> _EXERCISE AIM_
Reproduce word for word, from the entries below, the line with "Направления", the line with "Ontvang de laatste", and every line between them, and nothing more.
PROVIDED DATA below:
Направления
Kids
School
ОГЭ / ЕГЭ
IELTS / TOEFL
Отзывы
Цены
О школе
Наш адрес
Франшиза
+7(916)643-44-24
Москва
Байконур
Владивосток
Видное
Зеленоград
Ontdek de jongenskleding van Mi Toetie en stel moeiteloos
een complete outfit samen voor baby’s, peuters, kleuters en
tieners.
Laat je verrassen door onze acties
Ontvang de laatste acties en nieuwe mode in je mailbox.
End of PROVIDED DATA.
PROVIDED DATA below:
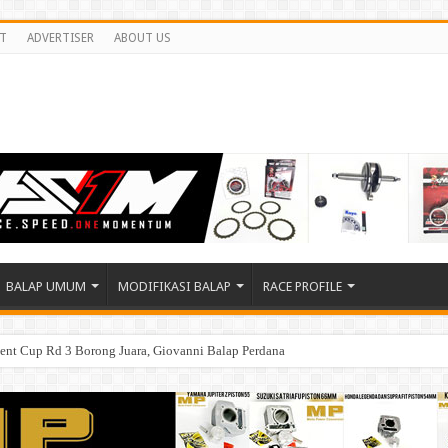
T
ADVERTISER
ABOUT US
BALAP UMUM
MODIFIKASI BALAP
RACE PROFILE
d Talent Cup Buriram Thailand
End of PROVIDED DATA.
> _ANSWER BELOW_
Направления
Kids
School
ОГЭ / ЕГЭ
IELTS / TOEFL
Отзывы
Цены
О школе
Наш адрес
Франшиза
+7(916)643-44-24
Москва
Байконур
Владивосток
Видное
Зеленоград
Ontdek de jongenskleding van Mi Toetie en stel moeiteloos
een complete outfit samen voor baby’s, peuters, kleuters en
tieners.
Laat je verrassen door onze acties
Ontvang de laatste acties en nieuwe mode in je mailbox.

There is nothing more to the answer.